◆ What you should do ◆
Reproduce word for word the lines between those holding "市場[直送]お刺身用ほたて" and "返礼品詳細ページの閲覧で、ここに履歴が表示されます。", inclusive, and nothing else from the data below.

------ Provided records

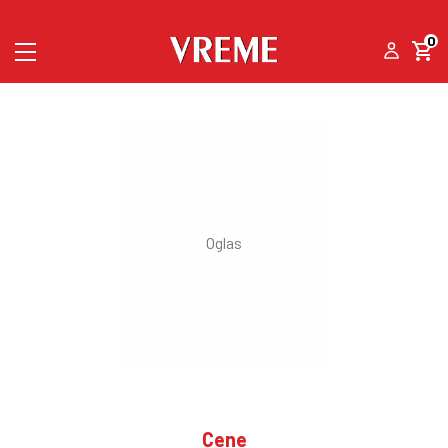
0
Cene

------------
------ Provided records

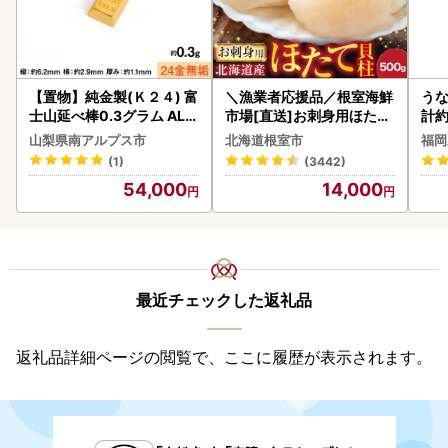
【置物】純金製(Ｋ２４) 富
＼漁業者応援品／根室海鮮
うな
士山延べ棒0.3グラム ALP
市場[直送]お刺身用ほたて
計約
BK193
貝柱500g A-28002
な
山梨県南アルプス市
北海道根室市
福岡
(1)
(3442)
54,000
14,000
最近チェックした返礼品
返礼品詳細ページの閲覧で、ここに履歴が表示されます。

------------

◆ Answer space ◆
市場[直送]お刺身用ほたて
計約
BK193
貝柱500g A-28002
な
山梨県南アルプス市
北海道根室市
福岡
(1)
(3442)
54,000
14,000
最近チェックした返礼品
返礼品詳細ページの閲覧で、ここに履歴が表示されます。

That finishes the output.